Page images and extracted text
===
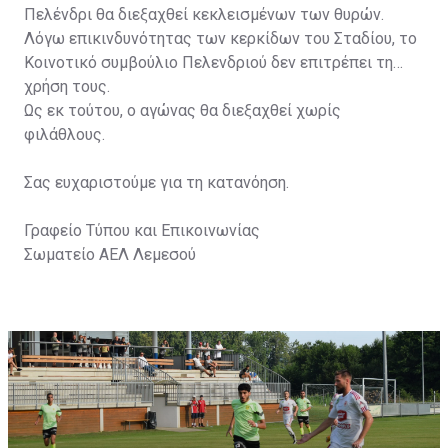
Πελένδρι θα διεξαχθεί κεκλεισμένων των θυρών.
Λόγω επικινδυνότητας των κερκίδων του Σταδίου, το
Κοινοτικό συμβούλιο Πελενδριού δεν επιτρέπει τη
χρήση τους.
Ως εκ τούτου, ο αγώνας θα διεξαχθεί χωρίς
φιλάθλους.
Σας ευχαριστούμε για τη κατανόηση.
Γραφείο Τύπου και Επικοινωνίας
Σωματείο ΑΕΛ Λεμεσού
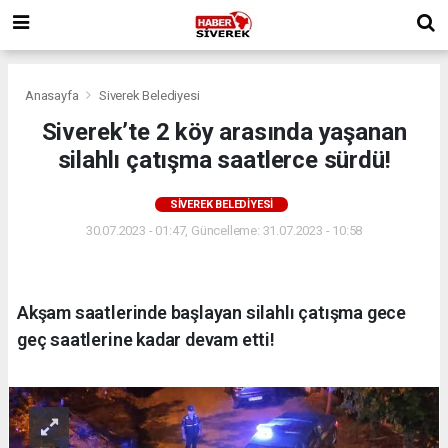
Anasayfa
Siverek Belediyesi
Siverek’te 2 köy arasında yaşanan
silahlı çatışma saatlerce sürdü!
SIVEREK BELEDIYESI
30.07.2023 - 01:47, Güncelleme: 31.07.2023 - 10:58
Akşam saatlerinde başlayan silahlı çatışma gece
geç saatlerine kadar devam etti!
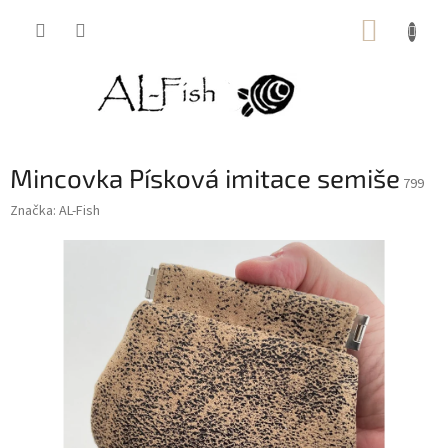
Přejít
NÁKUP
na
obsah
KOŠÍK
Mincovka Písková imitace semiše
799
Značka:
AL-Fish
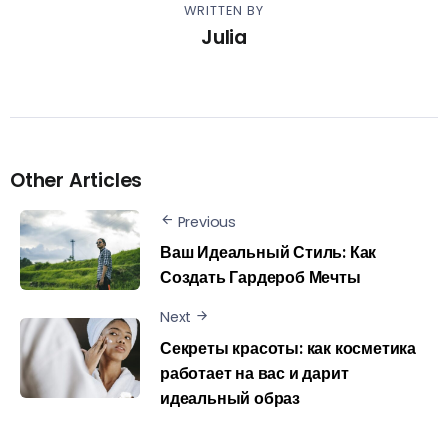
WRITTEN BY
Julia
Other Articles
Previous
Ваш Идеальный Стиль: Как
Создать Гардероб Мечты
Next
Секреты красоты: как косметика
работает на вас и дарит
идеальный образ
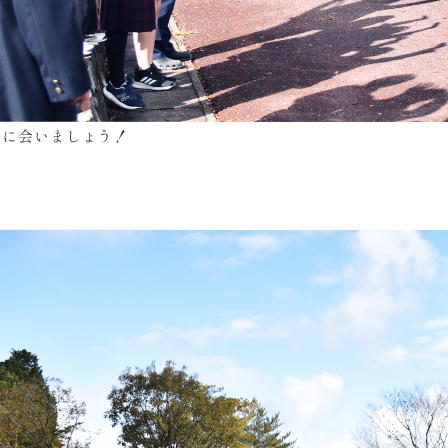
日に会いましょう！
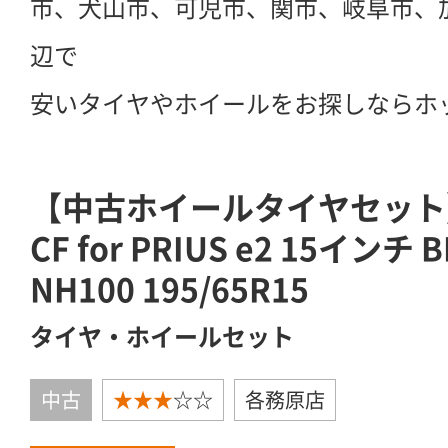
市、犬山市、可児市、関市、岐阜市、
辺で
安いタイヤやホイールをお探しならホ
【中古ホイールタイヤセット】TW
CF for PRIUS e2 15インチ 
NH100 195/65R15
タイヤ・ホイールセット
中古
★★★
☆☆
各務原店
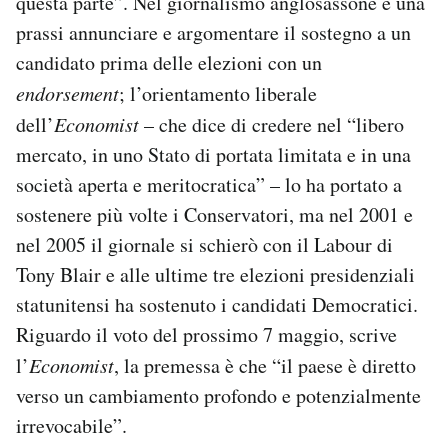
questa parte”. Nel giornalismo anglosassone è una
Notifiche mobile
prassi annunciare e argomentare il sostegno a un
Regala il Post
candidato prima delle elezioni con un
Hai bisogno di aiuto?
endorsement
; l’orientamento liberale
Esci
dell’
Economist
– che dice di credere nel “libero
mercato, in uno Stato di portata limitata e in una
società aperta e meritocratica” – lo ha portato a
sostenere più volte i Conservatori, ma nel 2001 e
nel 2005 il giornale si schierò con il Labour di
Tony Blair e alle ultime tre elezioni presidenziali
statunitensi ha sostenuto i candidati Democratici.
Riguardo il voto del prossimo 7 maggio, scrive
l’
Economist
, la premessa è che “il paese è diretto
verso un cambiamento profondo e potenzialmente
irrevocabile”.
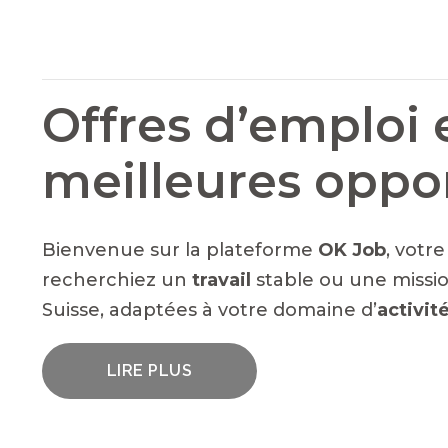
Offres d’emploi 
meilleures oppo
Bienvenue sur la plateforme
OK Job
, votr
recherchiez un
travail
stable ou une missio
Suisse, adaptées à votre domaine d’
activit
LIRE PLUS
UN LARGE ÉVENTAIL D'EMPLOIS VACA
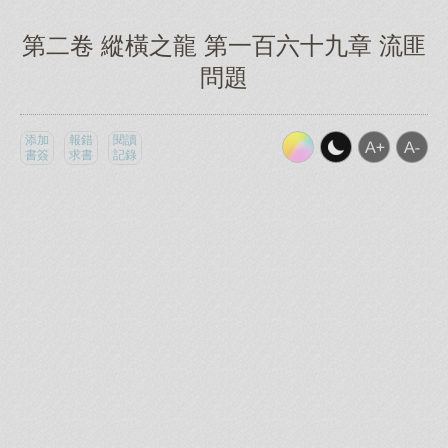
第二卷 縱橫之龍 第一百六十九章 流匪
問題
添加
報錯
閱讀
書簽
求書
記錄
===
» **AIM OF THE EXERCISE**
Restate word for word the lines of the data above, starting at the line containing "prassi annunciare e" and ending at the line containing "Tony Blair e", both included, and nothing more.

» **TASK RESPONSE**
prassi annunciare e argomentare il sostegno a un
Regala il Post
candidato prima delle elezioni con un
Hai bisogno di aiuto?
endorsement
; l’orientamento liberale
Esci
dell’
Economist
– che dice di credere nel “libero
mercato, in uno Stato di portata limitata e in una
società aperta e meritocratica” – lo ha portato a
sostenere più volte i Conservatori, ma nel 2001 e
nel 2005 il giornale si schierò con il Labour di
Tony Blair e alle ultime tre elezioni presidenziali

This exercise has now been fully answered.